___ WORKING DATA

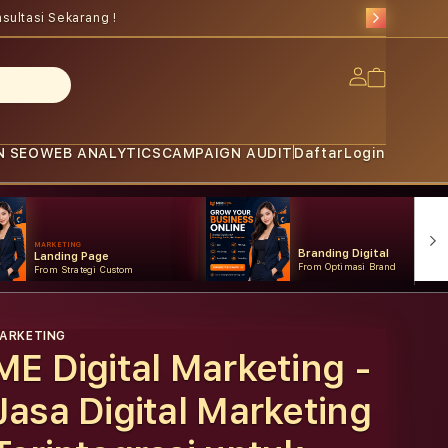
sultasi Sekarang !
Log
Cart
in
N SEO
WEB ANALYTICS
CAMPAIGN AUDIT
Daftar
Login
MARKETING
Branding Digital
Landing Page
From Optimasi Brand
From Strategi Custom
ARKETING
ME Digital Marketing -
Jasa Digital Marketing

______

▸ **TASK DIRECTIONS**
Where a line of the data contains "Digital", copy that line.

▸ **EXERCISE ANSWER**
Branding Digital
ME Digital Marketing -
Jasa Digital Marketing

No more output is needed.